# When to start phasing out the crate?



## Shadowrat (Jan 30, 2011)

I crate trained Dresden from day one, and he's always been great with it, always gone in without fuss, sleeps happily at night in it, never a problem. 

But I got it mainly as a toilet training aid, intending to wean him off it once toilet training was solid.
Dresden is 22 weeks old now, and been clean/dry in the house since about 13-14 weeks. He now trots to the door to be let out for toilet, and Im confident he's completely cracked toilet training.

So I'd like to try and phase out the crate (I'd also like that corner of my living room back, as a huge crate is rather unsightly and that room isn't the biggest to begin with!) 
First, is it too early to do that? Do I risk setting him back again and un-doing my good work?
Secondly, how do I get him to realise he can sleep in places OTHER than his crate. He's always slept in his crate since I've had him, only for the first few days did he sleep in the room outside of it.
But it seems now that he doesn't realise he can sleep without his crate. When we take him to my parents of an evening, where there is no crate, he literally will NOT settle down or sleep, even though he is clearly tired. Its just that he isn't used to sleeping anywhere but the crate now, regardless of how many other places he is welcome to sleep. 

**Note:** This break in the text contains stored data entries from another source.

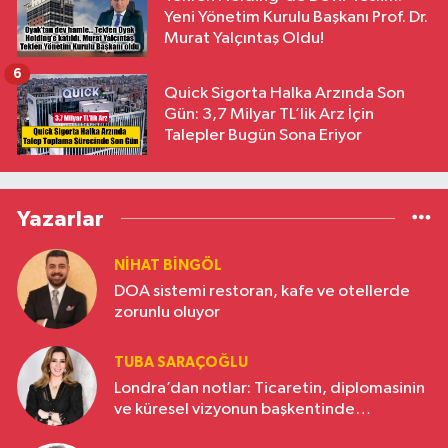
Yeni Yönetim Kurulu Başkanı Prof. Dr.
Murat Yalçıntaş Oldu!
6
Quick Sigorta Halka Arzında Son
Gün: 3,7 Milyar TL’lik Arz İçin
Talepler Bugün Sona Eriyor
Yazarlar
NIHAT BINGÖL
DOA sistemi restoran, kafe ve otellerde
zorunlu oluyor
TUBA SARAÇOĞLU
Londra’dan notlar: Ticaretin, diplomasinin
ve küresel vizyonun başkentinde
Türkiye’nin yükselen gücü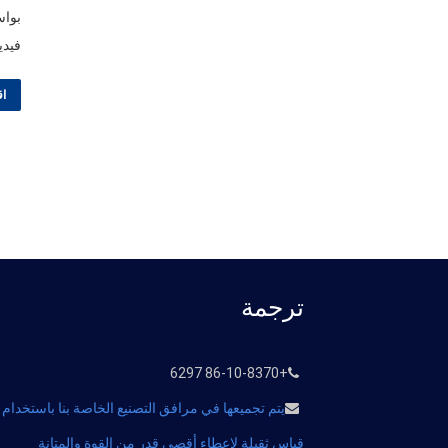
فيديو
اق
ترجمة
+86-10-8370 6297
يتم تجميعها في مرافق التصنيع الخاصة بنا باستخدام 
قياس ثقيلة لإعطاء أقصى قدر من القوة والمتانة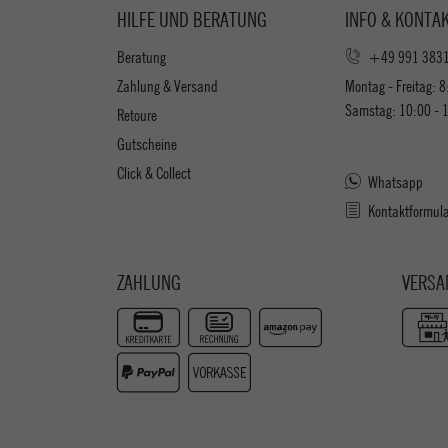
HILFE UND BERATUNG
INFO & KONTA
Beratung
+49 991 383
Zahlung & Versand
Montag - Freitag: 8
Samstag: 10:00 - 
Retoure
Gutscheine
Click & Collect
Whatsapp
Kontaktformul
ZAHLUNG
VERSA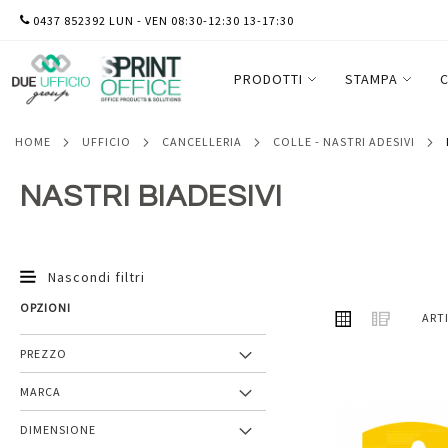
SALTA
0437 852392 LUN - VEN 08:30-12:30 13-17:30
AL
CONTENUTO
PRODOTTI
STAMPA
C
HOME
UFFICIO
CANCELLERIA
COLLE - NASTRI ADESIVI
NASTRI BIADESIVI
Nascondi filtri
OPZIONI
MOSTRA
Griglia
Lista
ART
COME
PREZZO
MARCA
Aggiungi
DIMENSIONE
ai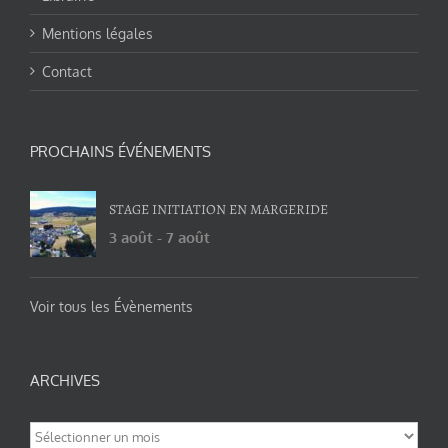
Mentions légales
Contact
PROCHAINS ÉVÉNEMENTS
STAGE INITIATION EN MARGERIDE
3 août
-
7 août
Voir tous les Évènements
ARCHIVES
Archives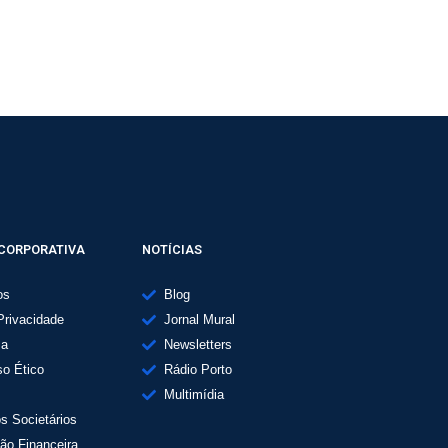
CORPORATIVA
NOTÍCIAS
os
Blog
Privacidade
Jornal Mural
ma
Newsletters
o Ético
Rádio Porto
Multimídia
os Societários
ão Financeira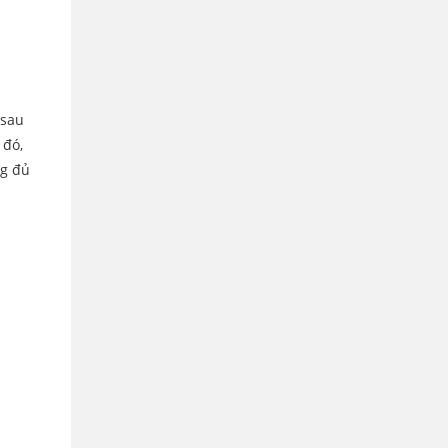
sau
 đó,
ng đủ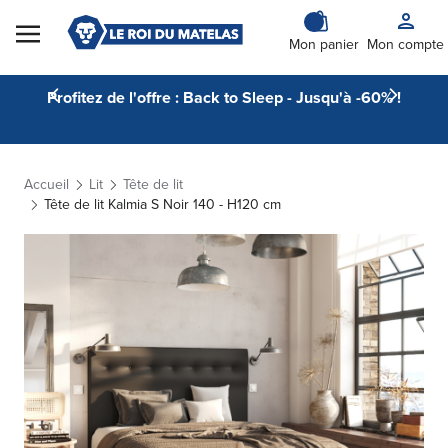
Skip to Content
Mon panier
Mon compte
Profitez de l'offre : Back to Sleep - Jusqu'à -60% !
Accueil
Lit
Tête de lit
Tête de lit Kalmia S Noir 140 - H120 cm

He has a nice bed in our living room, and we've been trying to clicker train him to lay on it, but he never seems to be able to settle down without his crate, he'll just push and push and keep himself awake. Then when you do put him in the crate, he'll drop and go straight to sleep like he is exhausted. 

Any tips for how to get Dres to sleep through the night (minus toilet breaks of course) somewhere other than his crate? I'd like him to sleep beside my bed ideally, but at the moment I know that if I took him up with me, he wouldn't settle without the crate!


----------



## fifemute (May 30, 2012)

Do you leave the crate door open ?
We have Mieko's crate still in the hall but he is hardly ever in it, apart from when he gets a messy treat. He was toilet trained in about 10 day's from when we got him at 8 weeks. He got us up at 2.30am and 5.30am (ish) for a few nights for the toilet and found out he preferred to sleep on the kitchen floor when he came back in, so we now leave the crate door open and now sleeps right through until 7/8am.


----------



## Twiggy (Jun 24, 2010)

I personally continue to use the crate at nights for my pups until they are over the second (and worse) chewing stage which is usually around 9 - 14 months.

Have you got a dog bed as a replacement for the crate? If so you could put a thin fleece blanket on top of your pup's bedding in the crate and then try putting it on top of the dog bed instead and he may well settle on it.


----------